My prayer for you this morning is that you will remember what our lead pastor has been preaching. Go back with me if you will to the second week of the John series. Pastor Tim made clear when reading John 1:1 that, “in the beginning was the Word and the Word was God.” My encouragement to you this morning is that you will not see the Bible as just another book but that you will see it as the very breath of God, and that your affection for Jesus will be stirred as you read.

In Psalm 28, verses 1 and 2, the Psalmist is crying out to God for help, pleading with Him that he would hear his cry. Notice that the Psalmist addresses God in a strong way. Why do you think this is? It is because of the silence of the Lord.

Have you ever felt as though God was not listening? In Psalm 27, we see the intense trust that the Psalmist has in God; it is a Psalm of fearless trust. In chapter 28, the Psalmist is now praying for help and praises God for His answer.
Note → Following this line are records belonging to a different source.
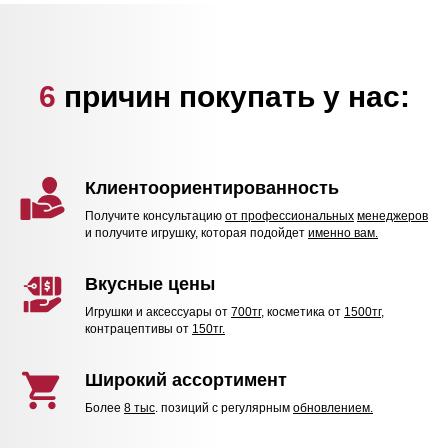
6
причин покупать у нас:
Клиентоориентированность
Получите консультацию
от профессиональных
менеджеров
и получите игрушку, которая подойдет
именно вам.
Вкусные цены
Игрушки и аксессуары от
700тг
, косметика от
1500тг,
контрацептивы от
150тг.
Широкий ассортимент
Более
8 тыс
. позиций с регулярным
обновлением.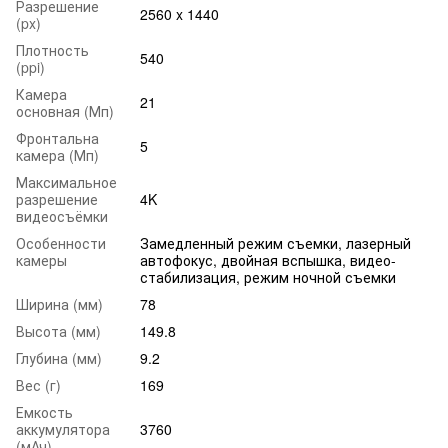
Разрешение
2560 x 1440
(px)
Плотность
540
(ppi)
Камера
21
основная (Мп)
Фронтальна
5
камера (Мп)
Максимальное
разрешение
4K
видеосъёмки
Особенности
Замедленный режим съемки, лазерный
камеры
автофокус, двойная вспышка, видео-
стабилизация, режим ночной съемки
Ширина (мм)
78
Высота (мм)
149.8
Глубина (мм)
9.2
Вес (г)
169
Емкость
аккумулятора
3760
(мАч)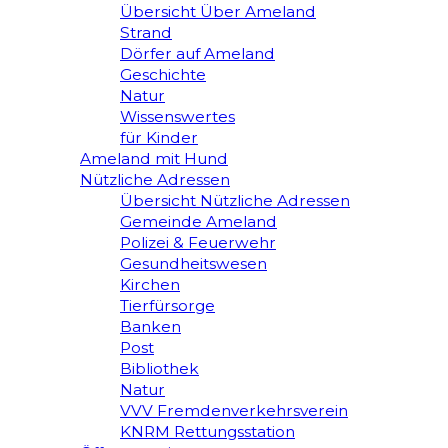
Übersicht Über Ameland
Strand
Dörfer auf Ameland
Geschichte
Natur
Wissenswertes
für Kinder
Ameland mit Hund
Nützliche Adressen
Übersicht Nützliche Adressen
Gemeinde Ameland
Polizei & Feuerwehr
Gesundheitswesen
Kirchen
Tierfürsorge
Banken
Post
Bibliothek
Natur
VVV Fremdenverkehrsverein
KNRM Rettungsstation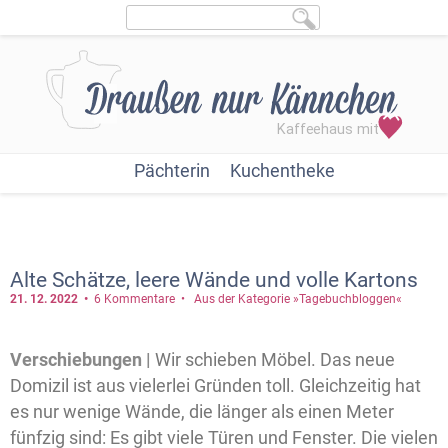
Pächterin
Kuchentheke
Alte Schätze, leere Wände und volle Kartons
21. 12.
2022
6 Kommentare
Aus der Kategorie »Tagebuchbloggen«
Verschiebungen |
Wir schieben Möbel. Das neue
Domizil ist aus vielerlei Gründen toll. Gleichzeitig hat
es nur wenige Wände, die länger als einen Meter
fünfzig sind: Es gibt viele Türen und Fenster. Die vielen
I pray you are encouraged by this Psalm. I know that life is often difficult and there are times where we “feel” as though God has turned a deaf ear to us, but, be encouraged by verses 3-5 knowing that God will deal with you justly. If your enemy is against you know that God is over it all. We see the Psalmist go from crying out to God to praising God in verse 6. He makes it clear that the Holy Spirit has given him assurance that God has heard his prayer in his time of need.

Verse 7 is amazing! Re-read it. Take in to your inner core. The Psalmist prays to God, “the Lord is my strength.” “My heart trusts in Him, I am helped, my heart exults in Him, and, with my song I shall thank Him.” – It is amazing to me the affection the Psalmist has for God.
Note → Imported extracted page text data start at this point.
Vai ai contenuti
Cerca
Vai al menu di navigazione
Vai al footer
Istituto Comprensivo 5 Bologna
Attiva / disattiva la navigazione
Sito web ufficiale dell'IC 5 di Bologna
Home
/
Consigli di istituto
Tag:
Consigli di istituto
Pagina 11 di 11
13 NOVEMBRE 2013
Verse 9 in the NASB says, “save Your people and bless our inheritance; Be their shepherd also, and carry them forever.”

To know that God is my Shepherd (implying that I am not the sharpest tool in the box—sheep are not smart) and that He will guide and carry me forever is a thought that leads me to worship Him! I hope it does the same for you today as well! Take time later today to read John 10:27-28 and see how the Gospel of John points to the same truth that we find in Psalm 28.

Worship God – Enjoy God – Be useful to God’s Kingdom!